PRICE RANGE AND TRADING VOLUME
The principal market on which the Common Shares trade is the CSE. The Common Shares also trade on the OTCQX and the FSE. The following tables set forth the reported intraday high and low prices and the aggregate volume of trading of the Common Shares on the CSE for the periods indicated during the 12-month period prior to the date of this Prospectus:
| Month | High ($) | Low ($) | Volume |
|---|---|---|---|
| November(1) | 0.25 | 0.18 | 126,185 |
| October 2021 | 0.30 | 0.17 | 879,379 |
| September 2021 | 0.47 | 0.28 | 162,156 |
| August 2021 | 0.65 | 0.25 | 2,532,606 |
| July2021 | 0.40 | 0.25 | 48,491 |
| June 2021 | 0.62 | 0.35 | 196,050 |
| May2021 | 0.63 | 0.50 | 234,650 |
| April 2021 | 0.80 | 0.58 | 148,398 |
| March 2021 | 0.90 | 0.64 | 537,634 |
| February2021 | 1.03 | 0.83 | 166,820 |
| January2021 | 1.11 | 0.75 | 303,772 |
| December 2020 | 0.99 | 0.78 | 154,580 |
| November 2020 | 1.10 | 0.68 | 454,109 |
(1) Reflecting the period from November 1, 2021 to November 8, 2021, inclusive.

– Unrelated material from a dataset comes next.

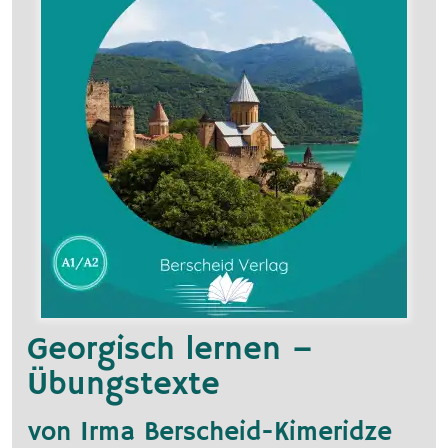
Georgisch lernen –
Übungstexte
von Irma Berscheid-Kimeridze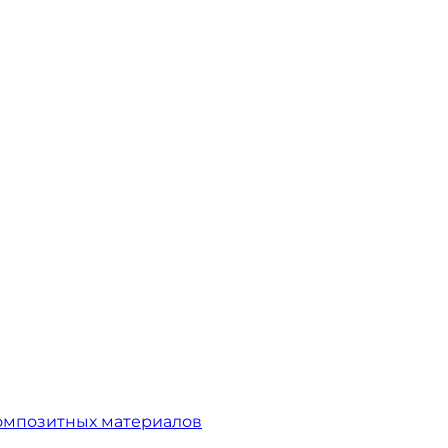
омпозитных материалов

The closing price of the Common Shares on the CSE on November 8, 2021 was $0.18.
AUDITORS, TRANSFER AGENT AND REGISTRAR
The Corporation’s registrar and transfer agent for the Common Shares is Capital Transfer Agency at its principal offices at Suite 920, 390 Bay Street, Toronto, Ontario M5H 2Y2.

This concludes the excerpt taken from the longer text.